Architecting GenServers for Testability in Elixir

[Post-publication update: This post turned into a conference talk at ElixirConf 2021, embedded here for posterity.]

This post is an attempt to lay out my philosophy on how we should be designing GenServers in Elixir. It says “… for testability” in the title, and we’ll focus on that, but there’s also a lot here on deciding what and how to test, as well as thinking about what the testing can tell us about how the rest of the system will use our module.

I draw a lot of inspiration here from lessons that the object-oriented community has learned the hard way. As a recovering C++ developer, I spent a long time thinking about how to test object-oriented systems, and I came along for the ride over the last decade or so as C++ and other OOP-y languages (yes, I know, C++ is “multi-paradigm,” don’t @ me) drew a ton of lessons from functional programming. I’ve seen how those ideas improved the design of our classes and object-oriented systems.

But first, you’re probably wondering:

What could OOP possibly teach Elixir developers?

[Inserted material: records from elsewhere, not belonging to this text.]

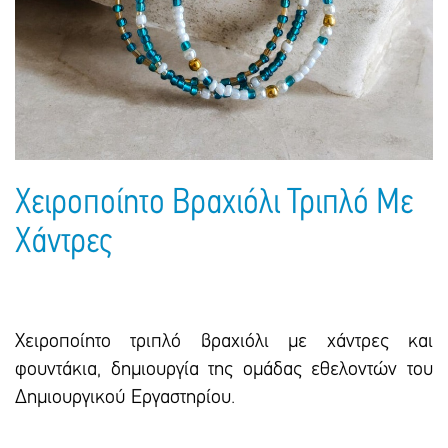
Πακέτα Δώρων
Σακούλες
Βιβλία
Ημερολόγια - Ατζέντες
Τσάντες - Ποδιές - Ομπρέλες
Παιδικό Πάρτι
Γραφική Ύλη
Παιδικά Είδη
Είδη Γραφείου
Τετράδια - Φάκελοι
Μπλοκ Ζωγραφικής
Χειροποίητο Βραχιόλι Τριπλό Με
Χάντρες
Χειροποίητο τριπλό βραχιόλι με χάντρες και
φουντάκια, δημιουργία της ομάδας εθελοντών του
Δημιουργικού Εργαστηρίου.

After all, if Elixir is a functional language, and C++ took a ton of inspiration from functional languages, what could C++ give back?

I’m going to say something that some folks aren’t ready to hear, but it’s true:

Stateful Elixir processes (like GenServers) are sort of like objects

I know. I can hear the angry clacking of keys already. “Well actually, GenServers are implemented as a recursive receive loop, where the state gets passed from one invocation to the next.”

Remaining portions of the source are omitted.